Gestation is associated with diverse physiological changes and can be regarded as the most effective period for depression screening and treatment. Given the large number of HIV-infected women, it is a major challenge for local medical systems to meet their prenatal health needs by offering both medical and psychological interventions. Regular prenatal care not only protects women’s physical and psychological health in the postpartum but also decreases the mothers’ risk to have low birth weight, preterm, and small for gestational age babies [60]. The depression rate is also significantly decreased among HIV-infected individuals who receive social support [61]. Some studies have confirmed that adherence to ART decreased during the postpartum period when antenatal depression persisted after delivery [62,63,64]. In addition, improved prenatal psychological health may contribute to postpartum emotional adjustment, thus helping to establish a good maternal–child bond, enhancing the mother’s social skills and expanding her social support network in a virtuous circle. For perinatal depression, available interventions found to be efficacious generally consist of cognitive-behavioural and interpersonal therapy approaches [65, 66]; and among them, for example, the Mothers and Babies course is a cognitive-behavioural intervention that has shown promise as an intervention for low-income women at risk for postnatal mood issues [67]. The intervention during the antenatal and postnatal period need to be further explored and assessed, the optimal management of comorbid HIV and depression should also be further investigated.

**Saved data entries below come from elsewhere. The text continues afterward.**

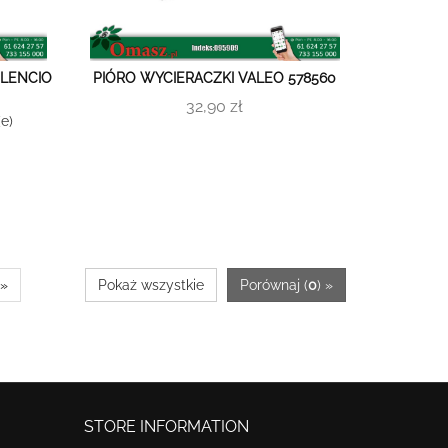
ILENCIO
PIÓRO WYCIERACZKI VALEO 578560
32,90 zł
e)
»
Pokaż wszystkie
Porównaj (
0
) »
STORE INFORMATION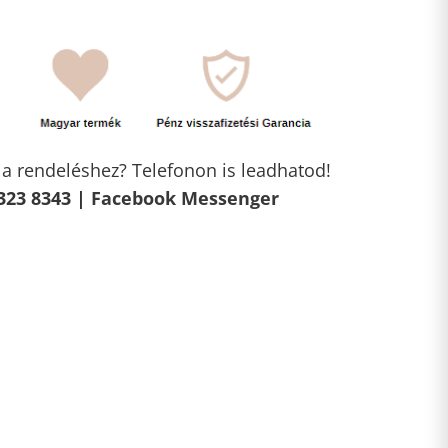
l a rendeléshez? Telefonon is leadhatod!
323 8343 |
Facebook Messenger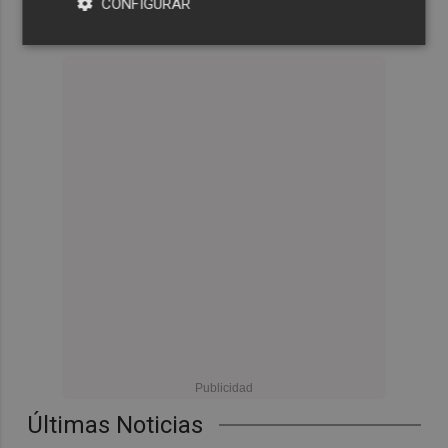
CONFIGURAR
Últimas Noticias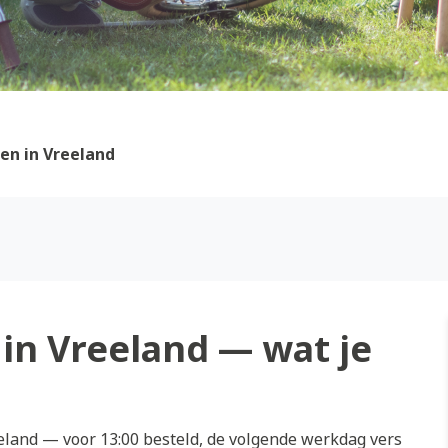
en in Vreeland
in Vreeland — wat je
land — voor 13:00 besteld, de volgende werkdag vers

There are some strengths in this study. First, it is the first meta-analysis to compare the prevalence of perinatal depression symptoms between HIV-infected women and controls, which could add to guidelines for the treatment of this population. Second, the synthesis and analysis of a large number of studies from countries in Africa with a high HIV prevalence suggests a higher risk of both antenatal and postnatal depression among women living with HIV infection, adding evidence to previous articles that focused on the high prevalence of depression among HIV-positive women [8, 46]. Because the prevalence of antenatal and postnatal depression rather than mean scores could be obtained from the included studies, mean prevalence of antenatal and postnatal depressive symptoms could be calculated, and thus we found that prevalence of antenatal depressive symptoms was much higher than that of postnatal depressive symptoms. This might be partly explained that the characteristics of the populations in the two different sets of publications were different. And this also implies that there may be a biological relationship between HIV and depression that is seen in the biological environment of pregnancy but not postpartum, which merits further attention and investigation.

Nevertheless, several limitations exist in this study. First, screening tools were used to measure depressive symptoms rather than depression, and the same cut-off values of each screening tool were not used in all studies, so we should cautiously apply the results to the population. Second, because the baseline of each study was not exactly the same and individual information was not available, and the heterogeneity cannot be fully explained by subgroup analysis. Third, six types of screening tools were used to detect perinatal depression. While the EPDS was designed specifically for pregnant women, the application of other tools might not be suitable and might have contributed to the heterogeneity. Fourth, the studies that we included had a variety of study designs, which might be another contributor to the heterogeneity.

Conclusions

Our meta-analysis demonstrates a significantly increased risk of antenatal and postnatal depressive symptoms in women with HIV infection, and the findings emphasize the need for the optimal management of comorbid HIV and depression. Future studies should focus on the longitudinal follow-up of women with HIV infection, the causal pathways between HIV and perinatal depression and the long-term impact of HIV-related treatments on antenatal and postnatal depression in this high-risk population.